Inflation will have a negative effect on people’s real income. This will cause more problems for the poor people of this region. Because people spend a large part of their income on food.
The World Bank predicted this in an article entitled ‘Unprecedented economic shocks in South Asia, mounting challenges and slowing growth’. This information was given in a press release sent Thursday (October 6) from the organization’s office in Dhaka.
According to the World Bank, South Asia is facing the long-term damage of the corona epidemic from the economic crisis in Sri Lanka, the catastrophic flooding in Pakistan, the global stagnation and the impact of the war between Ukraine and Russia. As a result, growth in the region is slowing. To this end, the emphasis must be placed on sustainable development.
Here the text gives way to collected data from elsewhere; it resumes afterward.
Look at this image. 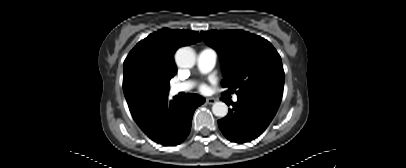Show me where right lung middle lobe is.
<instances>
[{
    "label": "right lung middle lobe",
    "mask_w": 406,
    "mask_h": 168,
    "mask_svg": "<svg viewBox=\"0 0 406 168\" xmlns=\"http://www.w3.org/2000/svg\"><path fill=\"white\" fill-rule=\"evenodd\" d=\"M169 92V83L166 84H155L147 83L143 87V96L148 103V105L155 104L160 100L166 98Z\"/></svg>",
    "instance_id": "1"
}]
</instances>
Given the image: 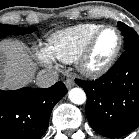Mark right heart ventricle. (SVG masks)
<instances>
[{
	"label": "right heart ventricle",
	"mask_w": 139,
	"mask_h": 139,
	"mask_svg": "<svg viewBox=\"0 0 139 139\" xmlns=\"http://www.w3.org/2000/svg\"><path fill=\"white\" fill-rule=\"evenodd\" d=\"M102 26L84 23L57 31L47 39L46 50L51 57L61 62H76L90 37Z\"/></svg>",
	"instance_id": "e07e8e85"
}]
</instances>
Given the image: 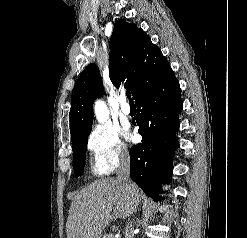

According to the World Bank report, South Asia’s average growth will be 5.8 percent by the end of the year. 1 percent less than last June’s estimate. While the economic recession is throwing all South Asian countries out of balance. India’s export and service sectors are the largest economic sectors in the region. It is the Indian economy that is strongly revitalizing the economies of South Asia. In addition, tourism in the Maldives and a dynamic service sector in Nepal contribute to the growth of the region.
In a report from the World Bank, the combined effects of the coronavirus and record high commodity prices resulting from the war between Ukraine and Russia have hit Sri Lanka hard. By exacerbating the country’s debt problem, foreign reserves have declined. In this situation, Sri Lanka, which is in its worst economic crisis ever, will see its real GDP fall by 9.2 percent this year. It could fall by another 4.2 percent by 2023, the World Bank believes.
The global agency also noted that high commodity prices have exacerbated Pakistan’s external imbalances and eroded reserves. After devastating climate change, energy shortages and floods that have flooded a third of Pakistan, the country’s economy is in limbo.
Most countries in South Asia are struggling with the economic downturn, the World Bank said, although some countries are doing relatively well. India, South Asia’s largest economy, has a very strong service sector and export earnings. But at the same time, most countries are struggling to maintain their foreign exchange reserves. On the other hand, there is some relief in these two countries as the tourism industry is strong again in the Maldives and Nepal.
In this regard, Martin Riser, vice president of South Asia at the World Bank, said the region is at risk from the pandemic, global liquidity, sudden changes in commodity prices and extreme weather events. South Asian countries need to build strong economies and financial buffers to absorb these shocks. To protect the people of their own country, countries must develop sustainably.